Your task: Generate edge-case inputs that stress the ported feature and expose language-specific divergences.

Input:
- Source path: <SOURCE_PATH>
- Target path: . (current working directory)
- Source language: <SOURCE_LANG>
- Target language: <TARGET_LANG>
- Iteration: <N>/3

Generation strategy:
1. **Language-Specific Divergence Points:**
   - Float precision (NaN, Infinity, denormal numbers, rounding)
   - String encoding (Unicode, surrogate pairs, null bytes, normalization)
   - Null/None semantics (null coalescing, optional chaining, pattern matching)
   - Integer overflow/underflow behavior
   - Error handling semantics (checked exceptions vs unchecked, panic vs throw)
   - Type coercion and implicit conversions

2. **Cross-Chunk Interactions:**
   - Data flowing through multiple ported functions
   - Accumulated state across function calls
   - Async behavior and race conditions (if applicable)
   - Shared resources or side effects
   - Circular dependencies or mutual recursion

3. **Boundary Conditions:**
   - Empty inputs, empty collections, zero values
   - Maximum/minimum valid inputs for data types
   - Off-by-one conditions in loops and ranges
   - Platform-specific limits (max recursion depth, max file size, etc.)

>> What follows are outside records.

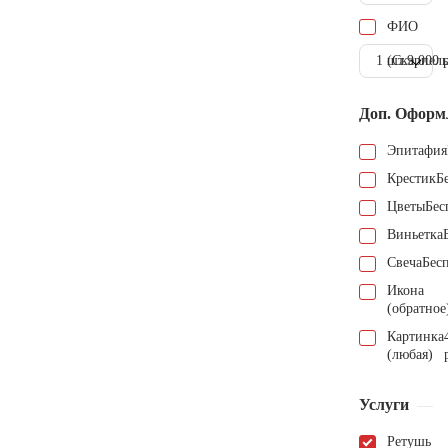
ФИО
1 шт.
(Скарпель
9.000 
Доп. Оформ
Эпитафия
Крестик
Б
Цветы
Бес
Виньетка
Свеча
Бес
Икона
(обратное
Картинка
(любая)
Услуги
Ретушь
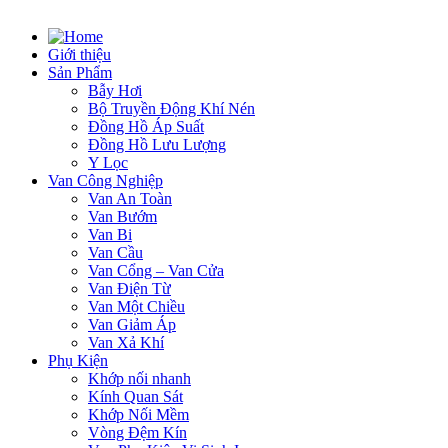
Giới thiệu
Sản Phẩm
Bẫy Hơi
Bộ Truyền Động Khí Nén
Đồng Hồ Áp Suất
Đồng Hồ Lưu Lượng
Y Lọc
Van Công Nghiệp
Van An Toàn
Van Bướm
Van Bi
Van Cầu
Van Cổng – Van Cửa
Van Điện Từ
Van Một Chiều
Van Giảm Áp
Van Xả Khí
Phụ Kiện
Khớp nối nhanh
Kính Quan Sát
Khớp Nối Mềm
Vòng Đệm Kín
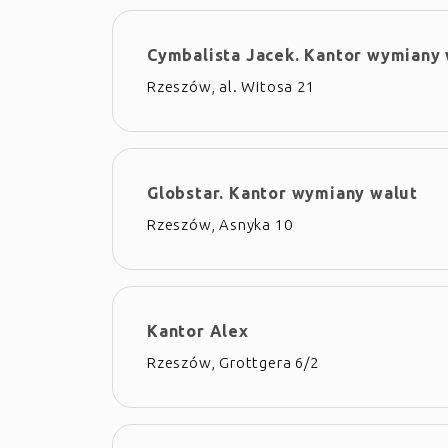
Cymbalista Jacek. Kantor wymiany 
Rzeszów, al. Witosa 21
Globstar. Kantor wymiany walut
Rzeszów, Asnyka 10
Kantor Alex
Rzeszów, Grottgera 6/2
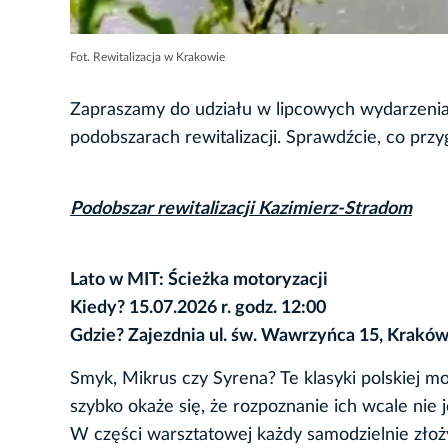
Fot. Rewitalizacja w Krakowie
Zapraszamy do udziału w lipcowych wydarzenia
podobszarach rewitalizacji. Sprawdźcie, co prz
Podobszar rewitalizacji Kazimierz-Stradom
Lato w MIT: Ścieżka motoryzacji
Kiedy? 15.07.2026 r. godz. 12:00
Gdzie? Zajezdnia ul. św. Wawrzyńca 15, Krakó
Smyk, Mikrus czy Syrena? Te klasyki polskiej mo
szybko okaże się, że rozpoznanie ich wcale nie j
W części warsztatowej każdy samodzielnie zło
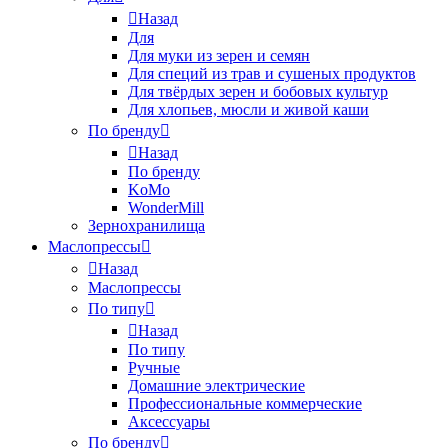
Назад
Для
Для муки из зерен и семян
Для специй из трав и сушеных продуктов
Для твёрдых зерен и бобовых культур
Для хлопьев, мюсли и живой каши
По бренду
Назад
По бренду
KoMo
WonderMill
Зернохранилища
Маслопрессы
Назад
Маслопрессы
По типу
Назад
По типу
Ручные
Домашние электрические
Профессиональные коммерческие
Аксессуары
По бренду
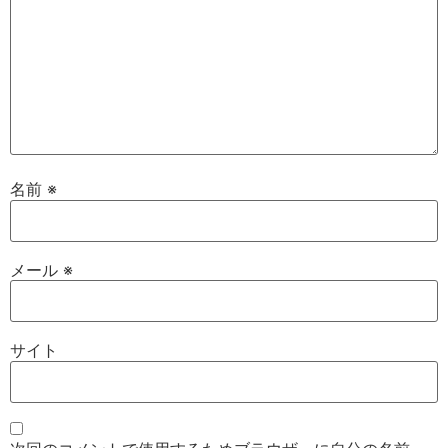
名前
※
メール
※
サイト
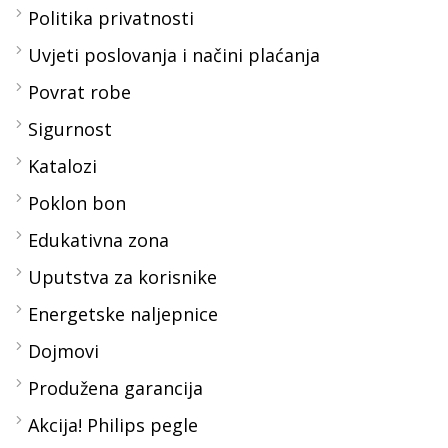
Politika privatnosti
Uvjeti poslovanja i načini plaćanja
Povrat robe
Sigurnost
Katalozi
Poklon bon
Edukativna zona
Uputstva za korisnike
Energetske naljepnice
Dojmovi
Produžena garancija
Akcija! Philips pegle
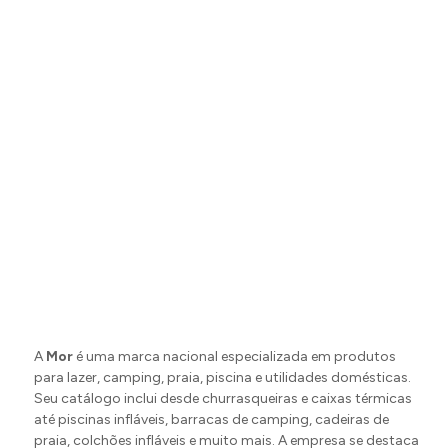
A
Mor
é uma marca nacional especializada em produtos
para lazer, camping, praia, piscina e utilidades domésticas.
Seu catálogo inclui desde churrasqueiras e caixas térmicas
até piscinas infláveis, barracas de camping, cadeiras de
praia, colchões infláveis e muito mais. A empresa se destaca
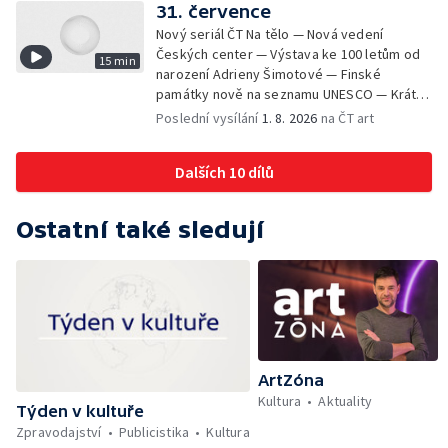
Mercury
31. července
Nový seriál ČT Na tělo — Nová vedení
Českých center — Výstava ke 100 letům od
15 min
narození Adrieny Šimotové — Finské
památky nově na seznamu UNESCO — Krátké
zprávy z kultury — Začíná Jiráskův Hronov —
Poslední vysílání
1. 8. 2026
na ČT art
Kulturní tipy
Dalších 10 dílů
Ostatní také sledují
ArtZóna
Kultura
Aktuality
Týden v kultuře
Zpravodajství
Publicistika
Kultura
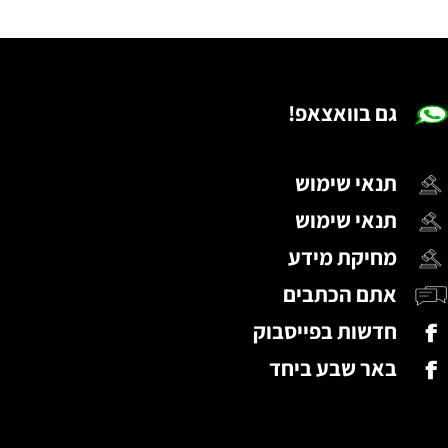
גם בוואצאפ!
תנאי שימוש
תנאי שימוש
מחיקת מידע
אתם הכתבים
חדשות בפייסבוק
באר שבע ביחד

4. **Critical Chunks** (if --rigor critical was specified):
   - Generate property-based test specifications using framework-appropriate tools:
     - Python: hypothesis with property decorators
     - Rust: proptest with arbitrary implementations
     - JavaScript: fast-check with Arbitraries
     - Go: gopter with Properties
   - For each critical chunk, define invariants that should hold
   - Generate 100+ random test cases per property
   - Document property specifications in code comments

Output format:

**Test Case 1: <description>**
Input: <JSON or code representation>
Expected: <description of what should happen>
Rationale: <why this case targets a divergence point>

**Test Case 2: <description>**
Input: <...>
Expected: <...>
Rationale: <...>

...

**Property-Based Tests** (critical chunks only):
Property: <invariant-name>
Framework: <hypothesis|proptest|fast-check|gopter>
Specification:
<code showing property definition>

Property: <next-invariant>
...

---

CRITICAL INSTRUCTIONS:
- Generate 10-20 test cases per iteration, focusing on unexplored divergence points
- Each case should target a specific divergence dimension (float precision, string handling, error semantics, etc.)
- For cross-chunk interactions, compose multiple function calls that thread data through the ported feature
- If previous iteration found specific divergences, escalate to more aggressive variants
- For critical chunks, write explicit property specifications
- Run each test case through BOTH source and target (simulated in this prompt)
- Classify findings: GENUINE DIVERGENCE, ACCEPTABLE DIFFERENCE, FALSE POSITIVE
- Stop generating if 75% of recent cases are FALSE POSITIVES (exhaustion indicator)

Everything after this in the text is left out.